● Work to be completed
Please state how many lines in the records below contain the word "podium"; the answer should be a number and nothing else.

########

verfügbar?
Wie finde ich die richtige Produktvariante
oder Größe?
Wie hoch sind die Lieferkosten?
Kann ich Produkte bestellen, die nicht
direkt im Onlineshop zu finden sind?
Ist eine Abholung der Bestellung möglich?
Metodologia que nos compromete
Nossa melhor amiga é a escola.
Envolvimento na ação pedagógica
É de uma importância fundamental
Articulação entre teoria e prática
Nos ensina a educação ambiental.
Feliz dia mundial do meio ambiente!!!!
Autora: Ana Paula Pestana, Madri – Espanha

########

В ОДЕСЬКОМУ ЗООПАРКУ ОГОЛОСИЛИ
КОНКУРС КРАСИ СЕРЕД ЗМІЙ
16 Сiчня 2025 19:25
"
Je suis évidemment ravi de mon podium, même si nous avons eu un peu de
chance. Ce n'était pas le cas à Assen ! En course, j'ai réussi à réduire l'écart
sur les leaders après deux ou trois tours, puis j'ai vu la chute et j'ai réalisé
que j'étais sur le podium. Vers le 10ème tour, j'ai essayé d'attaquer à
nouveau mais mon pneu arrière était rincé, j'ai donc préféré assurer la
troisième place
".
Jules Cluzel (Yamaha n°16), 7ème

########

● Reply
2